[WORK ORDER]:
What follows is a set of records. Retype them exactly, leaving out the pictures.

(Transcribed page contents)
□ □ □
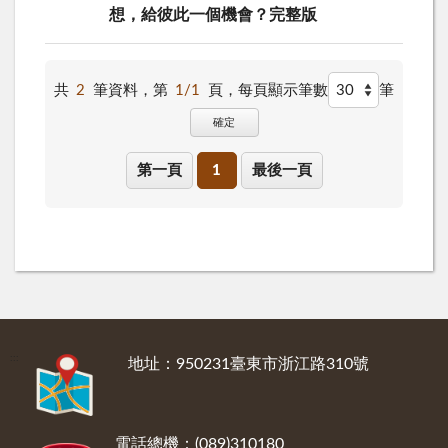
想，給彼此一個機會？完整版
共
2
筆資料，第
1/1
頁，
每頁顯示筆數
筆
確定
第一頁
1
最後一頁
:::
地址：950231臺東市浙江路310號
電話總機：(089)310180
□ □ □
[WRITTEN ANSWER]:
想，給彼此一個機會？完整版
共
2
筆資料，第
1/1
頁，
每頁顯示筆數
筆
確定
第一頁
1
最後一頁
:::
地址：950231臺東市浙江路310號
電話總機：(089)310180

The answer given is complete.